We'll revisit the topic of distribution in the next lesson on the CAP theorem. Before continuing, let's take a look at how NoSQL databases store data.
How NoSQL is Stored
SQL databases store their data in tables. Each table has a primary key and one or more fields for which we specify a data type. At this point, we should be very familiar with that information. But how is NoSQL data stored?
NoSQL data is commonly stored in these formats:
- key-value pairs
- graphs
- wide columns
- documents
We won't get into all of the examples listed above now. There's a lot of resources online if you want to learn more about any of the above database formats. To see more examples and NoSQL database providers, visit the Wikipedia page on NoSQL.
We will however look closer at how both of Firebase's NoSQL databases are stored. This will help us get a sense of what NoSQL databases look like!
Starting with the Firebase Realtime Database, this database is structured as a JSON tree, which is a type of a "key-value pair" database structure.

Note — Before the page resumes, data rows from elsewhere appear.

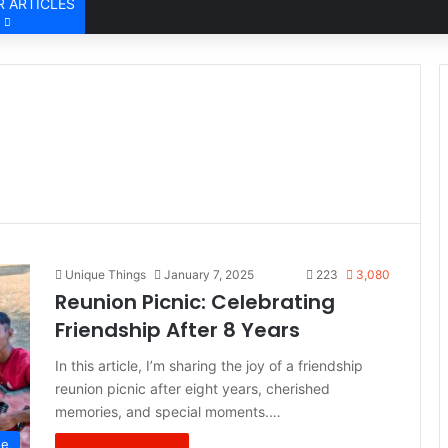
 ARTICLES
Unique Things
January 7, 2025
223
3,080
Reunion Picnic: Celebrating
Friendship After 8 Years
In this article, I’m sharing the joy of a friendship
reunion picnic after eight years, cherished
memories, and special moments.…
de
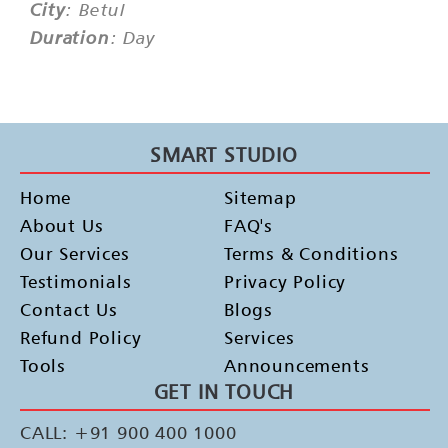
City
: Betul
Duration
: Day
SMART STUDIO
Home
Sitemap
About Us
FAQ's
Our Services
Terms & Conditions
Testimonials
Privacy Policy
Contact Us
Blogs
Refund Policy
Services
Tools
Announcements
GET IN TOUCH
CALL: +91 900 400 1000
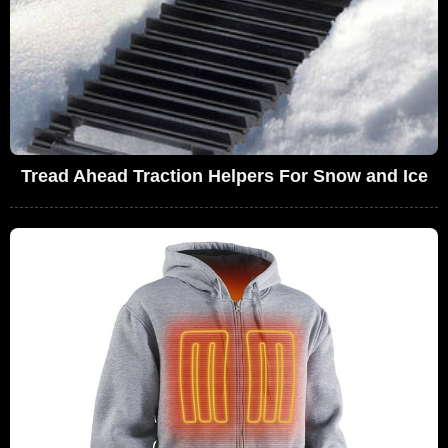
Tread Ahead Traction Helpers For Snow and Ice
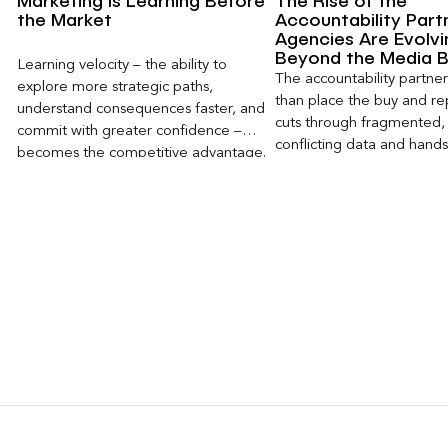
Marketing Is Learning Before
The Rise of the
the Market
Accountability Part
Agencies Are Evolvi
Beyond the Media 
Learning velocity – the ability to
The accountability partn
explore more strategic paths,
than place the buy and repo
understand consequences faster, and
cuts through fragmented,
commit with greater confidence –
conflicting data and hand
becomes the competitive advantage.
clear, defensible read on
worked, an answer the clie
to its own board.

To visualize this, we can make a few small tweaks to our friends
data from earlier in this lesson.
Here's how the data inside of a Firebase Realtime Database is structured:
{
"friends": {
"AJ": {
phone: "808-334-1029",
address: "443 Seacrest Dr., Honolulu, HI",
dogs: {
0: "Ardie",
1: "Koa"
}
},
"Maxx": {
phone: "223-443-2123",
address: "45557 Winapoo St., New York, NY",
partner: "Dorian",
kids: {
0: "Teanna",
1: "Grace",
2: "Ava"
}
},
"Mom": {
phone: "503-554-3232",
address: "12449 Sycamore Ct., Portland, OR"
}
}
}
The entire database is represented by the outermost curly brackets. Within our example database, we have a "friends"

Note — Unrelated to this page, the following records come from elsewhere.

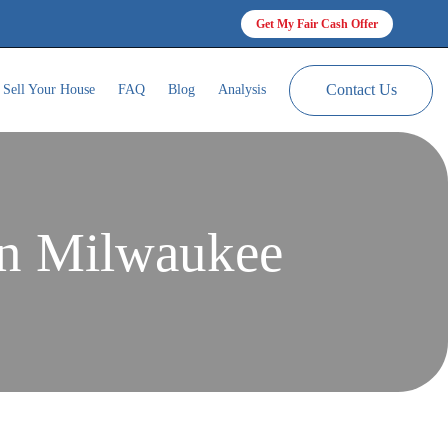
Get My Fair Cash Offer
Contact Us
Sell Your House
FAQ
Blog
Analysis
In Milwaukee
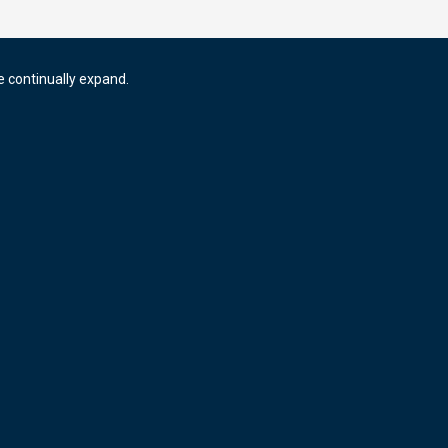
e continually expand.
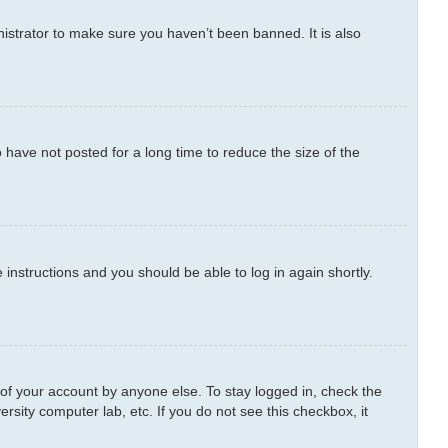
istrator to make sure you haven’t been banned. It is also
have not posted for a long time to reduce the size of the
e instructions and you should be able to log in again shortly.
 of your account by anyone else. To stay logged in, check the
rsity computer lab, etc. If you do not see this checkbox, it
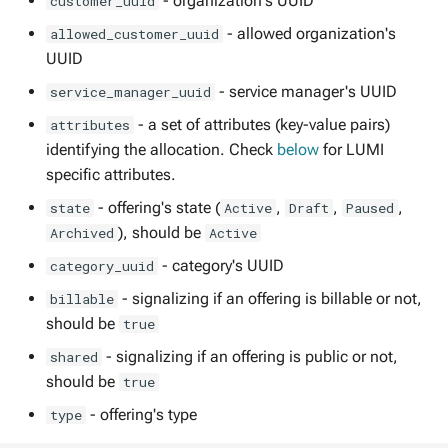
- organization's UUID
customer_uuid
Termination of a resource
management
s
allocation
- allowed organization's
allowed_customer_uuid
e
Usage reports
UUID
LUMI Resource Options
a
- service manager's UUID
service_manager_uuid
User roles
r
- a set of attributes (key-value pairs)
attributes
identifying the allocation. Check
below
for LUMI
c
specific attributes.
h
- offering's state (
,
,
,
state
Active
Draft
Paused
i
), should be
Archived
Active
- category's UUID
category_uuid
n
- signalizing if an offering is billable or not,
billable
g
should be
true
- signalizing if an offering is public or not,
shared
should be
true
- offering's type
type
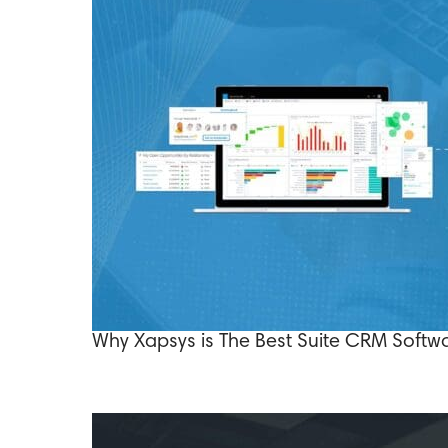
Why Xapsys is The Best Suite CRM Softwa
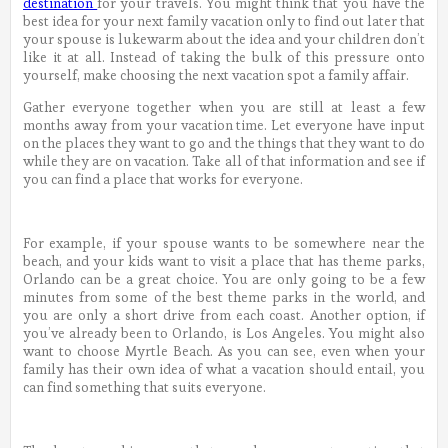
destination
for your travels. You might think that you have the
best idea for your next family vacation only to find out later that
your spouse is lukewarm about the idea and your children don’t
like it at all. Instead of taking the bulk of this pressure onto
yourself, make choosing the next vacation spot a family affair.
Gather everyone together when you are still at least a few
months away from your vacation time. Let everyone have input
on the places they want to go and the things that they want to do
while they are on vacation. Take all of that information and see if
you can find a place that works for everyone.
For example, if your spouse wants to be somewhere near the
beach, and your kids want to visit a place that has theme parks,
Orlando can be a great choice. You are only going to be a few
minutes from some of the best theme parks in the world, and
you are only a short drive from each coast. Another option, if
you’ve already been to Orlando, is Los Angeles. You might also
want to choose Myrtle Beach. As you can see, even when your
family has their own idea of what a vacation should entail, you
can find something that suits everyone.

key that is set to an object, and each individual friend is stored inside as a key-value pair. Notably, the Firebase Realtime Database does not use arrays.
You may already be wondering how to query the data inside of this database. Well, if you want to learn more about the Firebase Realtime Database, visit the Firebase docs. Again, we're focused on just getting a sense of how NoSQL databases are structured, and visualizing what this looks like.

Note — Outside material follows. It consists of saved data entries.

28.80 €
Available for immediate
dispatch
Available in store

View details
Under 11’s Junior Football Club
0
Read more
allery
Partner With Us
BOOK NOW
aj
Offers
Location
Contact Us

Next, let's look at how a Firestore Database is structured. Firestore Databases structure its data into documents, which are organized into collections. Each document has fields that map to values, similar to a key-value pair. Documents support many different data types. Also, documents can optionally have one or more subcollections, each with their own documents inside.
Let's restructure our friend data into Firestore documents and collections. In this case friends
would be our collection, and each friend would correspond to a document
. Here's what our data would look like:
In the example above, the folder icon is meant to represent a Firestore collection, and the document icon, a Firestore document. Also, take note that there are no subcollections in this example. With the document-driven Firestore database, we can group data together (related documents are in the same collection), but also keep data distinctly separated (each document is separate and unique, and so is each collection).
Turning Firestore data into JavaScript is an easy process: the key-value pairs in documents easily map over JavaScript objects, and Firestore collections can be looped through, transforming them into an array or object. We'll see all of this in action in upcoming lessons.
At this point, we should have a sense of the basic differences between NoSQL and SQL databases. In the next lesson, we're going to review the CAP theorem, which seeks to describe the tradeoff using distributed NoSQL databases.